Hi, I’m Joel Dolisy, chief architect for SolarWinds; over the next few months I’ll try to provide insight of what’s happening in the engineering side of the house.


As Josh mentioned a few weeks ago I’m researching the types of failover scenarios we need to support in Orion, and how those relate to the existing hot-standby polling engine strategy. As usual, the complexity of the solution depends on the level of failover support that the product needs to operate under. Claiming that a solution is fail safe is actually a complicated problem to solve and involves the interaction of different players such as the OS, the hardware (computer and network infrastructure), the storage subsystem and the application.
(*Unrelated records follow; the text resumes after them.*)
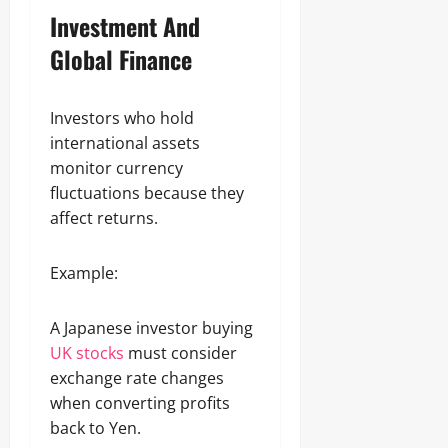
Investment And
Global Finance
Investors who hold
international assets
monitor currency
fluctuations because they
affect returns.
Example:
A Japanese investor buying
UK stocks
must consider
exchange rate changes
when converting profits
back to Yen.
As part of the research, I’m considering if leveraging the built-in clustering services offered by the OS (such as Windows Server 2003) would be something that would be acceptable for our customers. Leveraging those services has lots of advantages from an engineering standpoint as we can concentrate on building features that are actually useful for you instead of having to write more plumbing, but on the other side such a solution comes with its own set of constraints. Every time I encounter additional constraints I always have to weigh the benefits of the proposed solution against its additional configuration burden.
One of the big assets of our products is their simplicity of installation/configuration and that they don’t require days of planning before a rollout like a lot of our larger competitors. Every time something has the potential of disturbing this ease of use/configuration I need to make sure that I understand under which circumstances those additional configuration steps will impact our customers.
I feel that customers asking for failover capabilities are ready to take additional configuration steps required by such configurations, in fact, most of those users will already have SQL Server clustered and requiring the OS clustering service in this case should not be an issue.

At this point I would really like to hear from you what your thoughts/comments/requirements/experience on failover scenario are and how do you expect us to support them.